Questo progressivo coinvolgimento si deve anche alla fotografia di Rodrigo Prieto, che risalta questa differenza tra esterno e interno, tra apparenza e crudele verità, con una luce e una macchina da presa più “vera”, quasi corporea. Perché il corpo è una cosa crudele a volte, perché sa illudere d’amore e nascondere affinità assolutamente fisiche, e purtroppo innegabili. Il largo uso di primi piani non si trasforma in un manierismo melodrammatico, perché Ang Lee ha girato un film “europeo” diverso da molti suoi lavori precedenti, in quello che sembra sempre di più un percorso trasversale ai generi. Qui il primo piano è al servizio dello sguardo, della ricerca, ma soprattutto del possesso: guardare è possedere, come accade a letto tra i due amanti, dove il signor Yee ha paura di cadere nel profondo degli occhi di Jahzi, che a loro volta si perdono nel desiderio. Jahzi soffre con il proprio corpo, paga un’attrazione sempre maggiore, mette al corrente i propri compagni di questo percorso che il suo corpo suo malgrado le impone. E dall’altro lato c’è un uomo potente che non può più fare a meno di lei. Il sadomasochismo spesso è melodrammatico, e in questo lavoro di Ang Lee il melodramma è alla base della tormentata, fisica storia d’amore che racconta.

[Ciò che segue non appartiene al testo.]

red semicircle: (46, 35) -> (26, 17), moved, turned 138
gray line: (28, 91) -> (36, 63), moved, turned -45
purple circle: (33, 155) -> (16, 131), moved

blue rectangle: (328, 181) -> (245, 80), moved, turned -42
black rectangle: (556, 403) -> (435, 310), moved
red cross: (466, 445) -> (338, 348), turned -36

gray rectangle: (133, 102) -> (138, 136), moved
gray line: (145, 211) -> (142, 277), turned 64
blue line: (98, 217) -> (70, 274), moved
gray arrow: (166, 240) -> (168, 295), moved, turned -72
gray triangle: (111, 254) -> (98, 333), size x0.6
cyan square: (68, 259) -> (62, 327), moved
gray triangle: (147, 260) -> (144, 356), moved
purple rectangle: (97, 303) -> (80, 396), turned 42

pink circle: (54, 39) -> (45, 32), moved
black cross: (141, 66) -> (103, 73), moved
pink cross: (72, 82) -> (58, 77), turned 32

Per chi, tratto in inganno, si aspetta due ore di carne e fuoco, meglio lasciar perdere, perché qui si parla d’amore: incontrollabile, fisico, isolato, miserabile e potente.


TITOLO ORIGINALE: Se jie; REGIA: Ang Lee; SCENEGGIATURA: Wang Hui-Ling, James Schamus; FOTOGRAFIA: Rodrigo Prieto; MONTAGGIO: Tim Squyres; MUSICA: Alexandre Desplat; PRODUZIONE: Cina/USA/Taiwan/Hong Kong; ANNO: 2007; DURATA: 157 min.